É no promontório da dúvida que já se encontrava sentado vendo panfletos de outras histórias a esvoaçar desde o início do tempo das palavras seladas
É sob as ondas que se vai flutuando em afaste ...vendo a multidão de um só eu, só agora chegando ao velho rochedo e estendendo a mão, esbracejando adeus
Havia um pequeno pedaço talhado de mim que ficou naquela rocha Será que as coisas também se sentam? Eu estava sim pousado Todas as ruelas ali contavam um conto mas eu ficara pela beira mar onde até as palavras doces são penedos em escarpa cortando os braços de quem tenta sair do sítio afogando histórias, mudando os dias e os nomes
O verde musgo contrastava com o breu calhau apenas a dezenas de metros de uma encosta habitada janelinha atrás de janela, como se da nossa vida para fora apenas tivéssemos um pequeno feixe de luz vendo para além, ninguém olhando para dentro
Rodeando as rochas, pequenos barcos brancos de sonhos desejos flutuantes cuja distância varia consoante o vento que cantam, chamam, num exercício de tortura Há festas nesses barcos que não se sabe o que têm onde sombras festejam a noite, escondidas Há copos espalhados pelo chão, beatas que se vão apagando, que assim o estão há anos
No topo da vila estende-se o castelo nele vivem aqueles que há anos temeram o mar esculpindo uma vida longe das ondas de inverno onde o azul brilhante também não chega, aí cultivam as pautas rasteiras que fazem da vida seguros a atrasar o aniversário de um fim qualquer
Cá de baixo tudo parece pior do que o que fica no topo, sem saber que o não saber ser melhor é a coisa mais característica em ser coisa
O longo pontão dos contos de infância, lá estava ele, no mesmo sítio onde nascera. Os velhos diziam que, se nos sentássemos no seu único banco tempo suficiente, podíamos ver o mar a piscar-nos os olhos. Levaste-me lá naquele dia sem saberes o que significava para mim. Senti que não precisava mais do olhar do mar porque estavas lá. Não encontrei o pontão no último sábado, sozinho. Aquele nevoeiro que tudo escondia... Amanhã gostava de lá ir. Sei que se nos perdermos juntos, encontramo-lo.

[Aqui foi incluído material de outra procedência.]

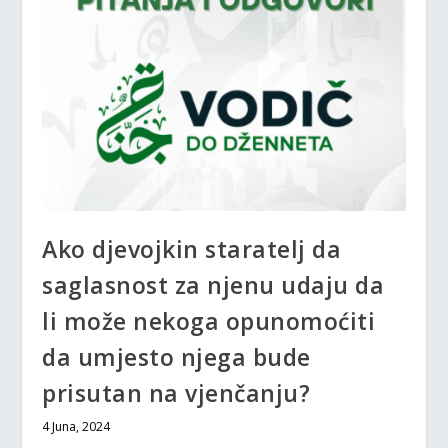
Ako djevojkin staratelj da
saglasnost za njenu udaju da
li može nekoga opunomoćiti
da umjesto njega bude
prisutan na vjenčanju?
4 Juna, 2024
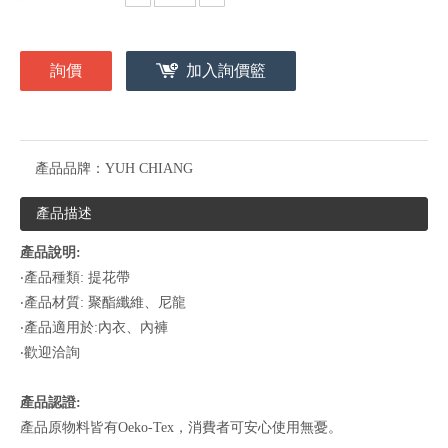
詢價
加入詢價籃
產品品牌：
YUH CHIANG
產品描述
產品說明:
‧產品種類: 提花帶
‧產品材質: 聚酯纖維、尼龍
‧產品適用於:內衣、內褲
‧歡迎洽詢
產品認證:
產品原物料皆有Oeko-Tex，消費者可安心使用無憂。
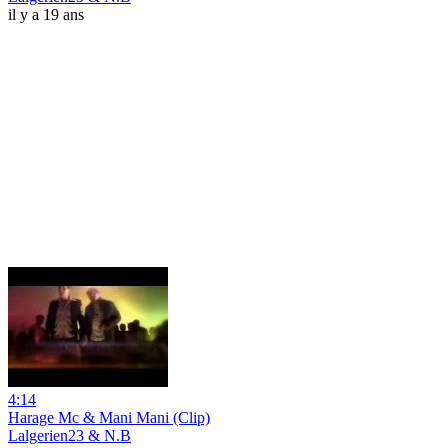
il y a 19 ans
4:14
Harage Mc & Mani Mani (Clip)
Lalgerien23 & N.B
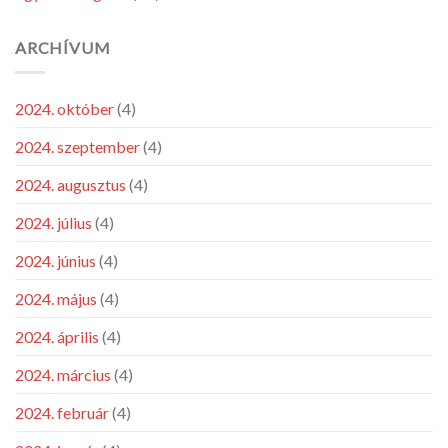
ARCHÍVUM
2024. október
(4)
2024. szeptember
(4)
2024. augusztus
(4)
2024. július
(4)
2024. június
(4)
2024. május
(4)
2024. április
(4)
2024. március
(4)
2024. február
(4)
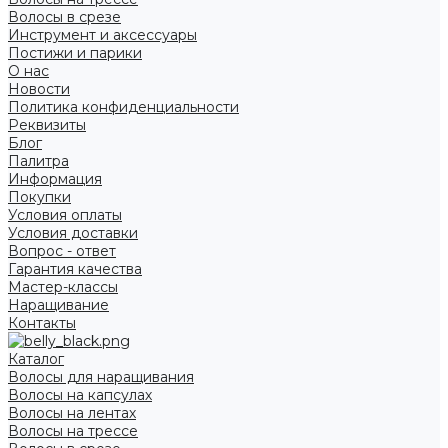
Волосы в срезе
Инструмент и аксессуары
Постижи и парики
О нас
Новости
Политика конфиденциальности
Реквизиты
Блог
Палитра
Информация
Покупки
Условия оплаты
Условия доставки
Вопрос - ответ
Гарантия качества
Мастер-классы
Наращивание
Контакты
Каталог
Волосы для наращивания
Волосы на капсулах
Волосы на лентах
Волосы на трессе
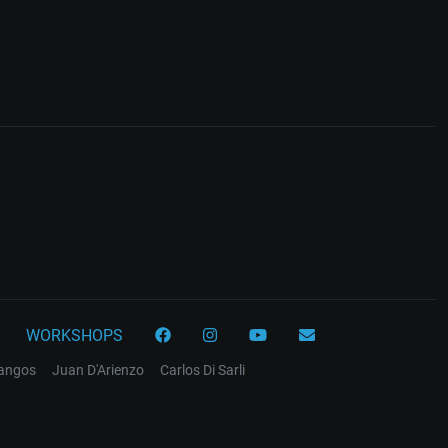
WORKSHOPS
tangos
Juan D'Arienzo
Carlos Di Sarli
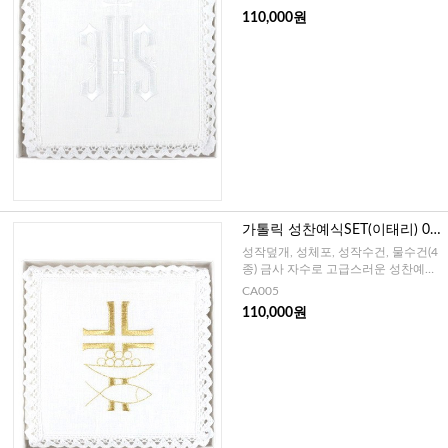
110,000원
가톨릭 성찬예식SET(이태리) 00
5
성작덮개, 성체포, 성작수건, 물수건(4
종) 금사 자수로 고급스러운 성찬예식
SET
CA005
110,000원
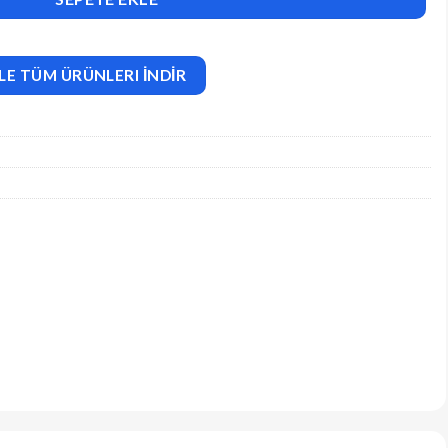
LE TÜM ÜRÜNLERI İNDİR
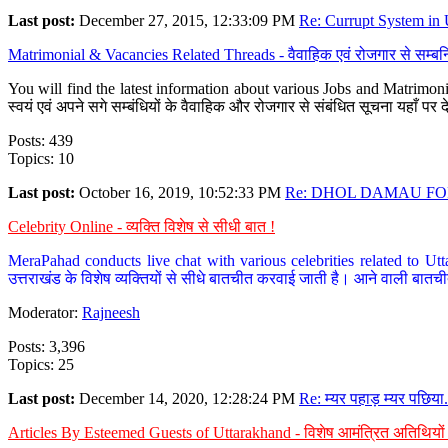
Last post:
December 27, 2015, 12:33:09 PM
Re: Currupt System in U
Matrimonial & Vacancies Related Threads - वैवाहिक एवं रोजगार से सम्बन्
You will find the latest information about various Jobs and Matrimonie
स्वयं एवं अपने सगे सम्बंधियों के वैवाहिक और रोजगार से संबंधित सूचना यहाँ 
Posts: 439
Topics: 10
Last post:
October 16, 2019, 10:52:33 PM
Re: DHOL DAMAU FOR
Celebrity Online - व्यक्ति विशेष से सीधी बात !
MeraPahad conducts live chat with various celebrities related to Utt
उत्तराखंड के विशेष व्यक्तियों से सीधे बातचीत करवाई जाती है। आने वाली बातची
Moderator:
Rajneesh
Posts: 3,396
Topics: 25
Last post:
December 14, 2020, 12:28:24 PM
Re: म्यर पहाड़ म्यर पछिया.
Articles By Esteemed Guests of Uttarakhand - विशेष आमंत्रित अतिथियों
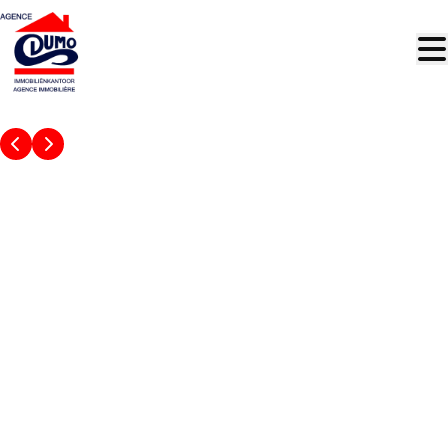
Aller au contenu principal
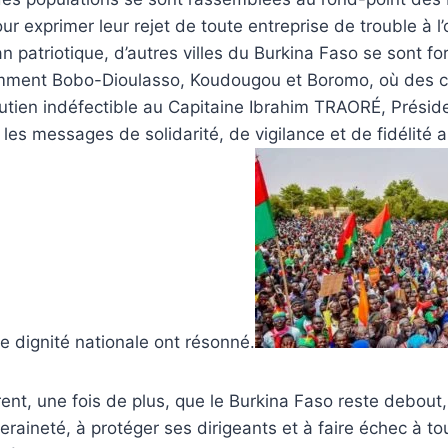
 exprimer leur rejet de toute entreprise de trouble à l’
 patriotique, d’autres villes du Burkina Faso se sont f
mment Bobo-Dioulasso, Koudougou et Boromo, où des c
utien indéfectible au Capitaine Ibrahim TRAORÉ, Présid
, les messages de solidarité, de vigilance et de fidélité
e dignité nationale ont résonné.
ent, une fois de plus, que le Burkina Faso reste debout,
raineté, à protéger ses dirigeants et à faire échec à to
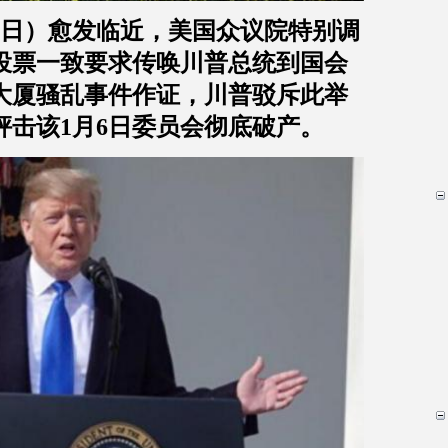
日）愈发临近，美国众议院特别调
投票一致要求传唤川普总统到国会
大厦骚乱事件作证，川普驳斥此举
抨击该
1
月
6
日委员会彻底破产。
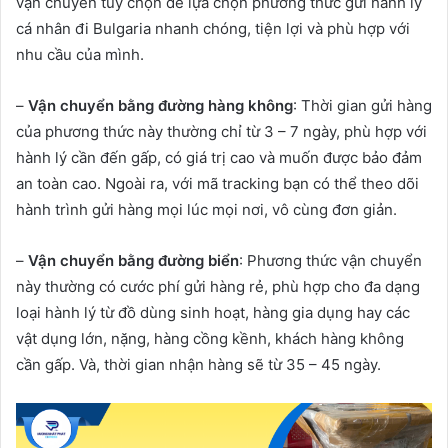
vận chuyển tùy chọn để lựa chọn phương thức gửi hành lý
cá nhân đi Bulgaria nhanh chóng, tiện lợi và phù hợp với
nhu cầu của mình.
–
Vận chuyển bằng đường hàng không
: Thời gian gửi hàng
của phương thức này thường chỉ từ 3 – 7 ngày, phù hợp với
hành lý cần đến gấp, có giá trị cao và muốn được bảo đảm
an toàn cao. Ngoài ra, với mã tracking bạn có thể theo dõi
hành trình gửi hàng mọi lúc mọi nơi, vô cùng đơn giản.
–
Vận chuyển bằng đường biển
: Phương thức vận chuyển
này thường có cước phí gửi hàng rẻ, phù hợp cho đa dạng
loại hành lý từ đồ dùng sinh hoạt, hàng gia dụng hay các
vật dụng lớn, nặng, hàng cồng kềnh, khách hàng không
cần gấp. Và, thời gian nhận hàng sẽ từ 35 – 45 ngày.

No número 25 há um gato, bigodes preso no seu espaço, sem chave para a sóbria porta, porta velha de castanho, cor dos dias do mês que corre.
Na rua esguia há um banco, banco de todo o tamanho vazio, virado para dentro da loja antiga, contando os anos para trás, fazendo dos olhos seu único fazer.
Atrás do jardim desenha-se uma janela, de quatro em quatro rectângulos espelhados, de traço claro mas escondido traçado, onde há conversas que não existem, onde peixes voam em direcção cega.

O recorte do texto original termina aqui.